Redgate Flyway

For PostgreSQL users - where are your DBs hosted?

Migration transaction handling

Flyway wraps the execution of each migration script in a single transaction and applies them in order. For example, if I have 3 pending migrations on my target, calling flyway migrate looks like:

- Execute V001
  If success, commit and continue; else rollback (if possible) and stop - do not process any further pending migrations
- Execute V002
  If success, commit and continue; else rollback (if possible) and stop - do not process any further pending migrations
- Execute V003
  If success, commit and continue; else rollback (if possible) and stop - do not process any further pending migrations

Alternatively, for certain databases, for each migrate, you can configure Flyway to wrap the execution of all pending migrations in a single transaction by setting the group property to true. This would look like:

Begin a transaction
  Execute V001
  Execute V002
  Execute V003
End transaction
If there are errors at any point, rollback to the starting point and stop processing.

If Flyway detects that a specific statement cannot be run within a transaction due to technical limitations of your database, it won't run that migration within a transaction.

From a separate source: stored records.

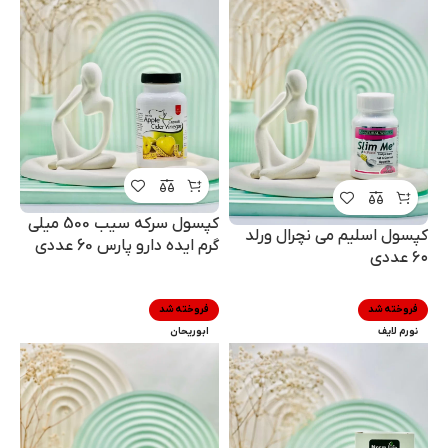
کپسول سرکه سیب 500 میلی
کپسول اسلیم می نچرال ورلد
گرم ایده دارو پارس 60 عددی
۶۰ عددی
فروخته شد
فروخته شد
نورم لایف
ابوریحان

Instead, it will be marked as non-transactional.

If the group property is set to true, then transactional and non-transactional statements cannot be mixed within a migration run. You can allow this by setting the mixed property to true. Note that this is only applicable for PostgreSQL, Aurora PostgreSQL, SQL Server and SQLite which all have statements that do not run at all within a transaction. This is not to be confused with implicit transactions, as they occur in MySQL or Oracle, where even though a DDL statement was run within a transaction, the database will issue an implicit commit before and after its execution.

Manual override

If necessary, you can manually determine whether or not to execute a migration in a transaction. This is useful for databases like PostgreSQL and SQL Server where certain statements can only execute outside a transaction.

For Java migrations, the JavaMigration interface has a method canExecuteInTransaction. This determines whether the execution should take place inside a transaction. You can rely on BaseJavaMigration's default behavior to return true or override canExecuteInTransaction to execute certain migrations outside a transaction by returning false.

For SQL migrations, you can specify the script configuration property executeInTransaction. See Script config.

Important Note

If your database cleanly supports DDL statements within a transaction, failed migrations will always be rolled back (unless they were marked as non-transactional).

If on the other hand your database does NOT cleanly supports DDL statements within a transaction (by for example issuing an implicit commit before and after every DDL statement), Flyway won't be able to perform a clean rollback in case of failure and will instead mark the migration as failed, indicating that some manual cleanup may be required. You may also need to run repair to remove the failed migration entry from the schema history table.